What do you make of the manifestations we’ve seen of extreme right-wing Spanish nationalism?
The whole process has also encouraged a much nastier, more conservative Spanish right, which is much closer to Francoist culture than it normally appears to be. But the Spanish right is self-enclosed. The fact that international media like CNN or the New York Times put the police repression of the October 1 referendum on their front pages may irritate Rajoy, but doesn’t really hurt him at all. Two critical lines in a low-quality, rabid-right newspaper like La Razón would be much more harmful.
“The process has encouraged a much nastier, more conservative Spanish Right.”
Those of us in the rest of Spain have seen Spanish flags appear hanging off balconies, and the recovery of authoritarian attitudes in day-to-day life. We’re fearful that the hard right is busy rearming. This would have serious consequences in many areas of society, including the defense of historical memory.
What has surprised you most in the Catalan conflict?
Perhaps the volatility of symbols and their meaning. Just a couple of years ago, the Mossos d’Esquadra, the autonomous Catalan police, was hated among broad sectors of the left who’d suffered their brutal repression. Now for many they’ve become a symbol of all that’s good.
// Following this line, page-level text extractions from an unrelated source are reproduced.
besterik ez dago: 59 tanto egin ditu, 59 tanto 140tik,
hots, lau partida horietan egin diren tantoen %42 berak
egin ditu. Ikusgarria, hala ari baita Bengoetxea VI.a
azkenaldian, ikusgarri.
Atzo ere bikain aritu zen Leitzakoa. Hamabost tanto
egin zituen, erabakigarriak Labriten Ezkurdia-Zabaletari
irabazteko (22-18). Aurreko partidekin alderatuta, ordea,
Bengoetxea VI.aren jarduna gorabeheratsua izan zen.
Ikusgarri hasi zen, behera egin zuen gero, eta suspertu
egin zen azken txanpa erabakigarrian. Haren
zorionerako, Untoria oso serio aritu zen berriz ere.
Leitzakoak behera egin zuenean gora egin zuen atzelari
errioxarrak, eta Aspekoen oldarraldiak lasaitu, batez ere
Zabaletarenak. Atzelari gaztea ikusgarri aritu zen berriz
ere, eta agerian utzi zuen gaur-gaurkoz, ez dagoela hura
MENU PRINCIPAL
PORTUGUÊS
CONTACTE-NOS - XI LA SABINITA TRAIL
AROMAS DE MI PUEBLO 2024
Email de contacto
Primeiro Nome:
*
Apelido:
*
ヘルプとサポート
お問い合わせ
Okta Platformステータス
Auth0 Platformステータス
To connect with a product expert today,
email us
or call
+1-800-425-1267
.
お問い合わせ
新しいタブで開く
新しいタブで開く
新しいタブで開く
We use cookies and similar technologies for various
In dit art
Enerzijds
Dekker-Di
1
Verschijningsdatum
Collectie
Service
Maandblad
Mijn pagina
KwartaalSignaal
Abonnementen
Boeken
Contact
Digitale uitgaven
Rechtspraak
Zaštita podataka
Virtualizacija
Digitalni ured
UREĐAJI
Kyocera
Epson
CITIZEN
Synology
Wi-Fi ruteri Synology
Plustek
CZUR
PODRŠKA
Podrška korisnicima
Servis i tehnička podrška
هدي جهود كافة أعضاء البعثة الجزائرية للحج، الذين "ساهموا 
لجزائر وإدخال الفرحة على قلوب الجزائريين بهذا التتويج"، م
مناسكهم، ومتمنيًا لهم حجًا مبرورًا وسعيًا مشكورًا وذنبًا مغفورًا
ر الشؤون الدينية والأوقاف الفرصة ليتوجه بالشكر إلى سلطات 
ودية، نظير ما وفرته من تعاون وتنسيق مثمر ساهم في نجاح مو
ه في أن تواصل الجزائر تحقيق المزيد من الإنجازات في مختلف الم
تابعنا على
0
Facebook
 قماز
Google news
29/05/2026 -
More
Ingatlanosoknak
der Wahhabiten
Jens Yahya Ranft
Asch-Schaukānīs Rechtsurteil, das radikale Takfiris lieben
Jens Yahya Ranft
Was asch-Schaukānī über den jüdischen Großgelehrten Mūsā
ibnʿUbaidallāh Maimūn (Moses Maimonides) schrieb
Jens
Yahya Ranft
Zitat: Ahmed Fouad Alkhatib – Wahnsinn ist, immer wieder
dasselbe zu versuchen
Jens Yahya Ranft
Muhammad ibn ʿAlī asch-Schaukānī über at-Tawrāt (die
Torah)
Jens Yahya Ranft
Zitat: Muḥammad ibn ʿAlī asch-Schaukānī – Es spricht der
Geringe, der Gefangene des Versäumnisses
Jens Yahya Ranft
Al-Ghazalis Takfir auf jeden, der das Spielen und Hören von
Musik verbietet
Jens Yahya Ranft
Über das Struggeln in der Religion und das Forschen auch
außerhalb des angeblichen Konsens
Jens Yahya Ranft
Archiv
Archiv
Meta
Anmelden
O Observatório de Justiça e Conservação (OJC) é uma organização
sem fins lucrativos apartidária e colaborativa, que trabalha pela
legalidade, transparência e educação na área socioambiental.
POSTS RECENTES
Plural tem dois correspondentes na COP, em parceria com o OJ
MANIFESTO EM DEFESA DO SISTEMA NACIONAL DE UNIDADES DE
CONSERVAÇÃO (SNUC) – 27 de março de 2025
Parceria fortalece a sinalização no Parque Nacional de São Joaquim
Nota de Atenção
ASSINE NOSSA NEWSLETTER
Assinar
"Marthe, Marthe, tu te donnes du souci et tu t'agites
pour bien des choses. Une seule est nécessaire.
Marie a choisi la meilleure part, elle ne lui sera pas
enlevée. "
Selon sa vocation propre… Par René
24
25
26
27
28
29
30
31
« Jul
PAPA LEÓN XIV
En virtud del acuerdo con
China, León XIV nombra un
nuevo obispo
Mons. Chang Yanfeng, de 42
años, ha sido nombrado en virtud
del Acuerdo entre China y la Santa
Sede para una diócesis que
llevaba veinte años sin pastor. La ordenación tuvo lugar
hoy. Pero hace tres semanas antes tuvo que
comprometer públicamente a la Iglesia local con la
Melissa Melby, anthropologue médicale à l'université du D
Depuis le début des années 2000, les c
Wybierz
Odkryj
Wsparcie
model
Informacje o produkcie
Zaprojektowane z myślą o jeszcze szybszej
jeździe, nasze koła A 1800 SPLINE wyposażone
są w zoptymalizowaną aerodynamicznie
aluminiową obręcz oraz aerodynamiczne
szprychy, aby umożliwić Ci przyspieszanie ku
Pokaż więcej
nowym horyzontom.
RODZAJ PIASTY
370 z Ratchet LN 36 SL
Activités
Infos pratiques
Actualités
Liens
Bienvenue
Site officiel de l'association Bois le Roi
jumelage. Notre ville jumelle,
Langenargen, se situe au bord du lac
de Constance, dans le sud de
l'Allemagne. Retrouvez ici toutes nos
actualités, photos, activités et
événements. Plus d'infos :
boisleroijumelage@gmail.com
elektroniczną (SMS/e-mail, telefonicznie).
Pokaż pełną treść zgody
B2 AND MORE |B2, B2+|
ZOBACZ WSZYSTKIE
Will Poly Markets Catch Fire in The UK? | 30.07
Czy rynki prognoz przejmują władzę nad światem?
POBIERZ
Personally, as someone who considers himself an internationalist, I have been surprised to see how the Catalan left has supported the pro-independence Catalan right. The fact that the Left Republicans (ERC) or the CUP have voted in favor of budgets that, for example, included a thirty-million dollar subsidy for private schools that separate students by gender, and that help erode other public services, not just education but also healthcare. This confusion in terms of priorities and alliances is hard to understand for someone on the left. After all, if Catalonia had managed to become independent, what we would have seen would have been the birth of another capitalist state.
Emilio Silva is a journalist and founder of the Association for the Recovery of Historical Memory, winner of the 2015 ALBA/Puffin Award for Human Rights Activism. Sebastiaan Faber teaches at Oberlin College.